Erro primário?

“Meta de superávit do Governo é impossível de alcançar”, dizem economistas

Roberto Troster e Alex Agostini criticam gastança do governo e "preocupação em apagar pequenos incêndios" e veem pouco espaço para mudanças na reta final

SÃO PAULO – A velocidade da deterioração dos indicadores macroeconômicos brasileiros está mais rápida do que boa parte do mercado esperava. Ao menos, essa é a percepção dos especialistas ouvidos pelo InfoMoney, após o Tesouro apresentar o pior resultado do Governo Central em toda a história do mês de maio desde que o cálculo começou a ser feito, em 1997. Segundo a nota à imprensa emitida na última sexta-feira (27), as contas públicas brasileiras atingiram um déficit de R$ 10,502 bilhões no período.
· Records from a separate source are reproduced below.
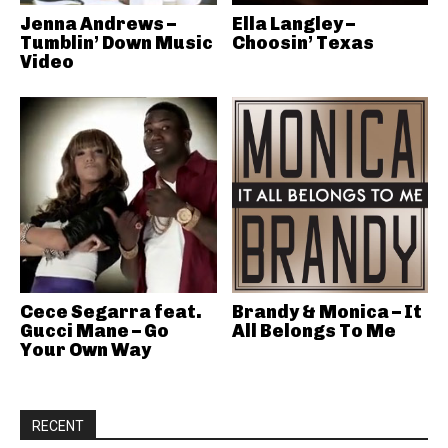
Jenna Andrews –
Ella Langley –
Tumblin’ Down Music
Choosin’ Texas
Video
Cece Segarra feat.
Brandy & Monica – It
Gucci Mane – Go
All Belongs To Me
Your Own Way
RECENT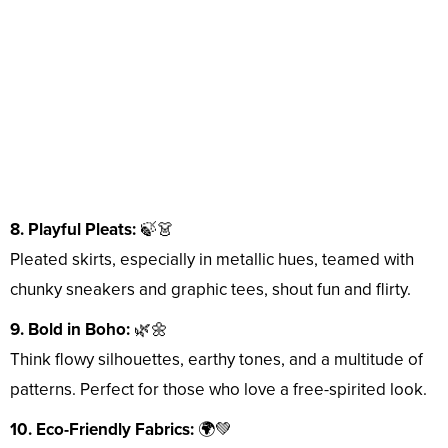
8. Playful Pleats:
🍃👗
Pleated skirts, especially in metallic hues, teamed with
chunky sneakers and graphic tees, shout fun and flirty.
9. Bold in Boho:
🌿🌼
Think flowy silhouettes, earthy tones, and a multitude of
patterns. Perfect for those who love a free-spirited look.
10. Eco-Friendly Fabrics:
🌍💚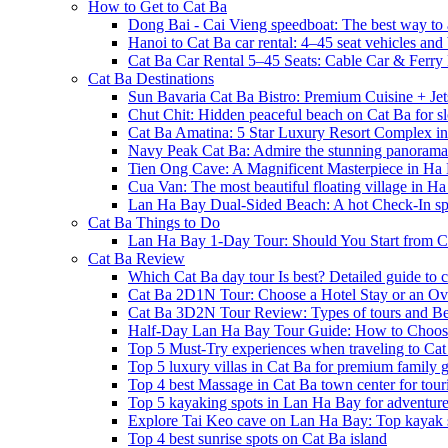
How to Get to Cat Ba
Dong Bai - Cai Vieng speedboat: The best way to 
Hanoi to Cat Ba car rental: 4–45 seat vehicles and 
Cat Ba Car Rental 5–45 Seats: Cable Car & Ferry
Cat Ba Destinations
Sun Bavaria Cat Ba Bistro: Premium Cuisine + Je
Chut Chit: Hidden peaceful beach on Cat Ba for sl
Cat Ba Amatina: 5 Star Luxury Resort Complex i
Navy Peak Cat Ba: Admire the stunning panoram
Tien Ong Cave: A Magnificent Masterpiece in Ha
Cua Van: The most beautiful floating village in 
Lan Ha Bay Dual-Sided Beach: A hot Check-In spot
Cat Ba Things to Do
Lan Ha Bay 1-Day Tour: Should You Start from C
Cat Ba Review
Which Cat Ba day tour Is best? Detailed guide to c
Cat Ba 2D1N Tour: Choose a Hotel Stay or an Ov
Cat Ba 3D2N Tour Review: Types of tours and Be
Half-Day Lan Ha Bay Tour Guide: How to Choos
Top 5 Must-Try experiences when traveling to Cat
Top 5 luxury villas in Cat Ba for premium family
Top 4 best Massage in Cat Ba town center for touri
Top 5 kayaking spots in Lan Ha Bay for adventure
Explore Tai Keo cave on Lan Ha Bay: Top kayak 
Top 4 best sunrise spots on Cat Ba island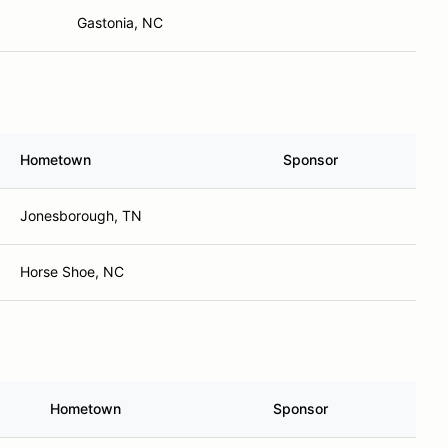
Gastonia, NC
Hometown
Sponsor
Jonesborough, TN
Horse Shoe, NC
Hometown
Sponsor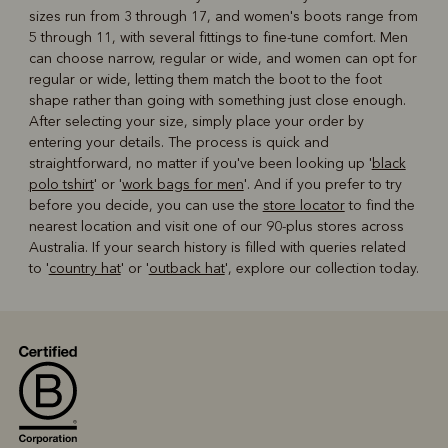
sizes run from 3 through 17, and women's boots range from
5 through 11, with several fittings to fine-tune comfort. Men
can choose narrow, regular or wide, and women can opt for
regular or wide, letting them match the boot to the foot
shape rather than going with something just close enough.
After selecting your size, simply place your order by
entering your details. The process is quick and
straightforward, no matter if you've been looking up '
black
polo tshirt
' or '
work bags for men
'. And if you prefer to try
before you decide, you can use the
store locator
to find the
nearest location and visit one of our 90-plus stores across
Australia. If your search history is filled with queries related
to '
country hat
' or '
outback hat
', explore our collection today.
O resultado assustou boa parte dos investidores, que reagiram mal ao indicador ampliando o pessimismo na Bovespa naquela sessão. Do lado do governo, o secretário do Tesouro, Arno Augustin, declarou que a meta de superávit primário das contas públicas, de 1,9% do PIB (Produto Interno Bruto), será cumprida. Em defesa do último resultado ruim, Augustin alegou que “maio é tradicionalmente um mês de primário mais baixo, mas este foi mais negativo basicamente em função de receita bem menor que em outros meses”, Segundo ele, a arrecadação de 20% inferior à de abril impactou fortemente o resultado.

Para o economista-chefe da Austin Rating, Alex Agostini, o novo resultado primário reflete as dificuldades do governo em fazer o ajuste fiscal necessário, fator que tem afastado cada vez mais os investimentos e a confiança dos consumidores e empresários. “Os números confirmam os fatos. Eles mantêm a preocupação do mercado já vista em outros anos, porque ratificam esse menor compromisso em fazer austeridade fiscal para ajudar a combater a inflação”, explica.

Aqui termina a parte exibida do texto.